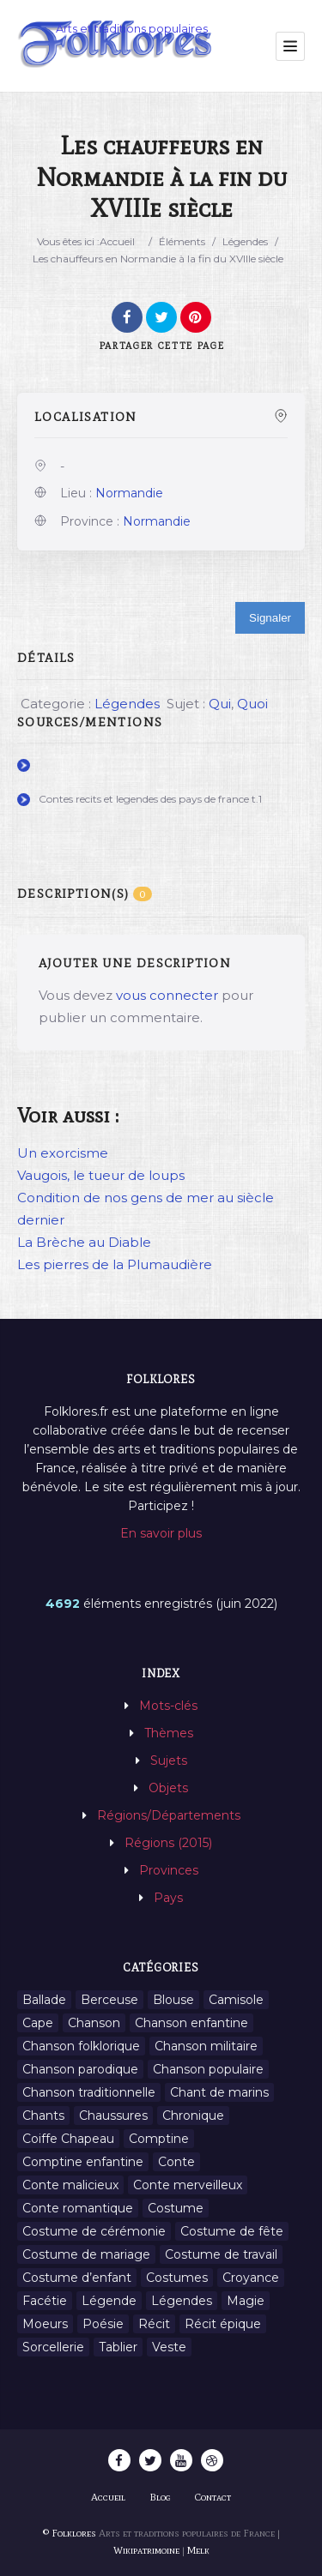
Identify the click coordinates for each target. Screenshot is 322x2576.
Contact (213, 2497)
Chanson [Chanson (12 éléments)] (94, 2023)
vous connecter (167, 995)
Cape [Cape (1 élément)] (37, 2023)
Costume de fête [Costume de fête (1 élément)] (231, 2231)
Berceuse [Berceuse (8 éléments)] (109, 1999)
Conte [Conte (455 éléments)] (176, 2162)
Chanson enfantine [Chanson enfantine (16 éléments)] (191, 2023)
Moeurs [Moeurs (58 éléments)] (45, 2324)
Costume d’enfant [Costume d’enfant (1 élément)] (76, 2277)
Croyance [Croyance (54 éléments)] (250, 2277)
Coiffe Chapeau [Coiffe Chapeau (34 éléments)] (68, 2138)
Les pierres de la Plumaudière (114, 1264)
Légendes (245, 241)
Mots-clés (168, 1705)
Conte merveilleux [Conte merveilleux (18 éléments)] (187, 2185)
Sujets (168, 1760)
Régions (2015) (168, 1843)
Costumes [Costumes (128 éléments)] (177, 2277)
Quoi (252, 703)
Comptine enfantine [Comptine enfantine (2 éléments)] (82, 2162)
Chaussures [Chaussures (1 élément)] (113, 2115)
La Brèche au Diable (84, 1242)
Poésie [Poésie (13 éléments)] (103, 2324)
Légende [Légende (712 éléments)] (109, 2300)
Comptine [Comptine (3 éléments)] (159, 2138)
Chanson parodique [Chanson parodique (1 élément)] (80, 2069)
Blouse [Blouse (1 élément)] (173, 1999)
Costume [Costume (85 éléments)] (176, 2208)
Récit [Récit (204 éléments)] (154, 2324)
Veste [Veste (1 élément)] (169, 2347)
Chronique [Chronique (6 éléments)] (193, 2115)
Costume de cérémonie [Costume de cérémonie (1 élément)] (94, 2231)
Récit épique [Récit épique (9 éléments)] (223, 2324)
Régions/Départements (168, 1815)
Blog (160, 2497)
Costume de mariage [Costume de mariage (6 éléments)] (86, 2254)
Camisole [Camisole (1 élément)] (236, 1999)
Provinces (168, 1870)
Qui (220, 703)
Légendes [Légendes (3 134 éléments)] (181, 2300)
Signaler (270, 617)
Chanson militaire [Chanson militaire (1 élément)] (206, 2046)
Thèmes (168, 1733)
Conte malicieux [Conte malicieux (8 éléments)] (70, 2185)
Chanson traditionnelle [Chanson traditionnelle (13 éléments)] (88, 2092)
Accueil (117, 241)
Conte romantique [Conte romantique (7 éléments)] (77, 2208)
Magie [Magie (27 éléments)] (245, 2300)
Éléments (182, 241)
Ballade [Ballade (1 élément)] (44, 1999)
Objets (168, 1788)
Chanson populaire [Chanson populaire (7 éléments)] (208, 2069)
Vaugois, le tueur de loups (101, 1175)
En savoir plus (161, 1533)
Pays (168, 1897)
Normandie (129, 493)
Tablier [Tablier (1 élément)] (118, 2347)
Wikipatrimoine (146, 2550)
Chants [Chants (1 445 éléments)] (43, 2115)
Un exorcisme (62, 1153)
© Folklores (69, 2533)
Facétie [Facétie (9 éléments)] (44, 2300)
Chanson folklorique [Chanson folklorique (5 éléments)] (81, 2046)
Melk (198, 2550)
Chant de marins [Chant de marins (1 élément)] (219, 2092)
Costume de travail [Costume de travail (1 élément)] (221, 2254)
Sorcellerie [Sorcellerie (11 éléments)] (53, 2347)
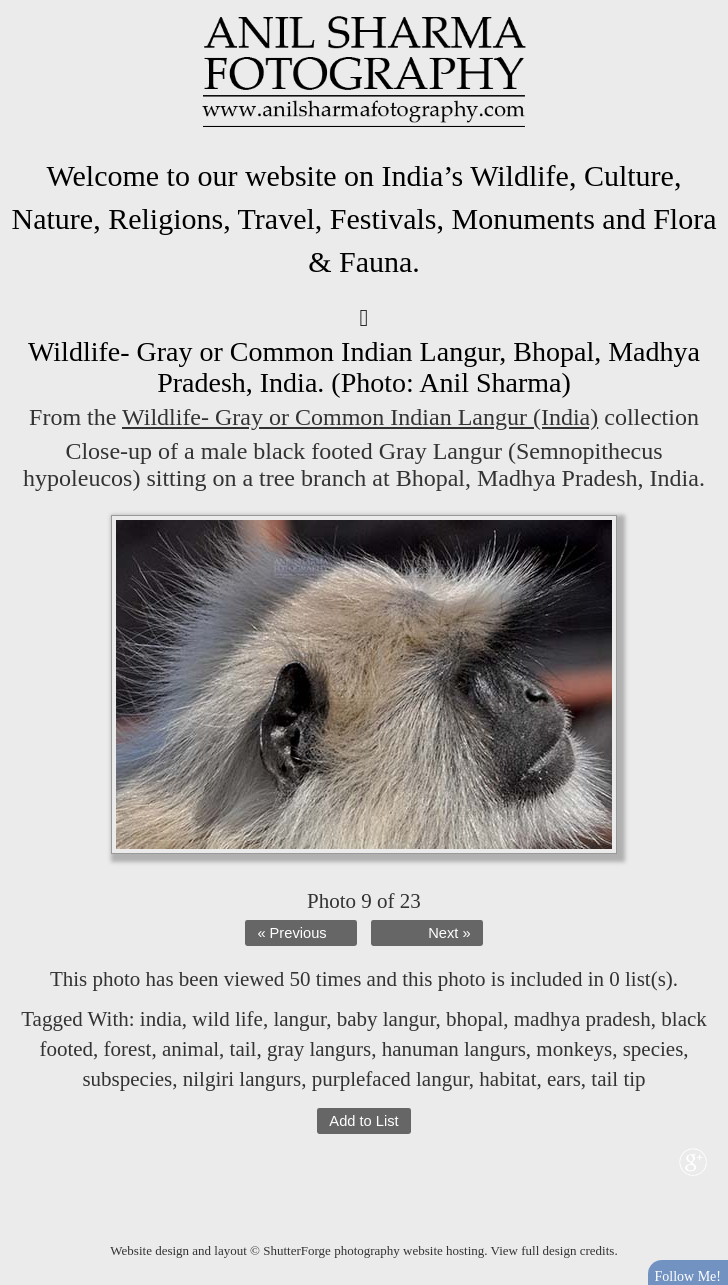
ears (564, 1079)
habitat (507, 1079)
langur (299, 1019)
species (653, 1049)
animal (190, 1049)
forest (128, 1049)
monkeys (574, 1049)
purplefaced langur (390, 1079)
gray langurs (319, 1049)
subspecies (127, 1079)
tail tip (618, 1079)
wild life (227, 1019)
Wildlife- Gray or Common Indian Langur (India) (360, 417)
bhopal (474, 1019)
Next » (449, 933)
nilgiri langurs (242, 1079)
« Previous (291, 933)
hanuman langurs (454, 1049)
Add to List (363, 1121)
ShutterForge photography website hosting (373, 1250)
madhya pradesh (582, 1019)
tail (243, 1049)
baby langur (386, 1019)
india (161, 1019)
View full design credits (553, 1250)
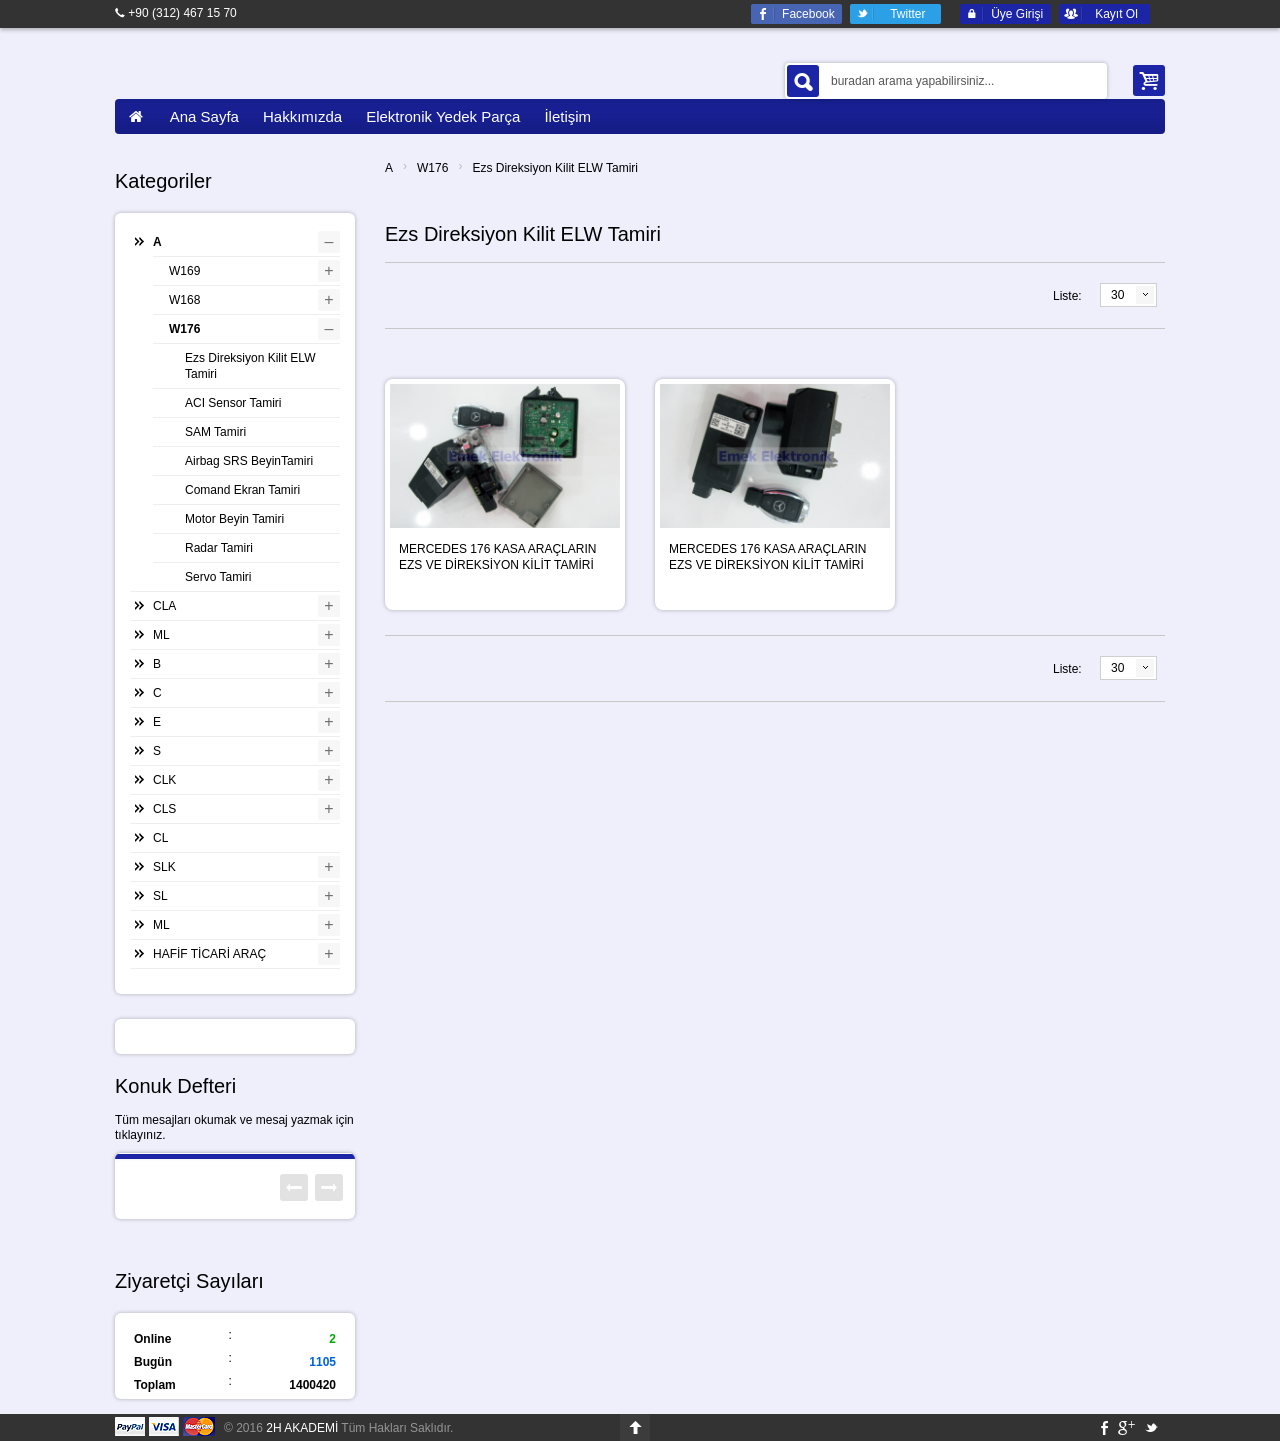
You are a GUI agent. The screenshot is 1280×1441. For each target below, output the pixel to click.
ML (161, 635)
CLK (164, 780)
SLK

****************************************

= Your goal =
Everything from the line with "Costume de cérémonie [Costume" through the line with "Normandie (129, 493)" in the listing above must be retyped exactly, with nothing added.

= Written answer =
Costume de cérémonie [Costume de cérémonie (1 élément)] (94, 2231)
Récit épique [Récit épique (9 éléments)] (223, 2324)
Régions/Départements (168, 1815)
Blog (160, 2497)
Costume de mariage [Costume de mariage (6 éléments)] (86, 2254)
Camisole [Camisole (1 élément)] (236, 1999)
Provinces (168, 1870)
Qui (220, 703)
Légendes [Légendes (3 134 éléments)] (181, 2300)
Signaler (270, 617)
Chanson militaire [Chanson militaire (1 élément)] (206, 2046)
Thèmes (168, 1733)
Conte malicieux [Conte malicieux (8 éléments)] (70, 2185)
Chanson traditionnelle [Chanson traditionnelle (13 éléments)] (88, 2092)
Accueil (117, 241)
Conte romantique [Conte romantique (7 éléments)] (77, 2208)
Magie [Magie (27 éléments)] (245, 2300)
Éléments (182, 241)
Ballade [Ballade (1 élément)] (44, 1999)
Objets (168, 1788)
Chanson populaire [Chanson populaire (7 éléments)] (208, 2069)
Vaugois, le tueur de loups (101, 1175)
En savoir plus (161, 1533)
Pays (168, 1897)
Normandie (129, 493)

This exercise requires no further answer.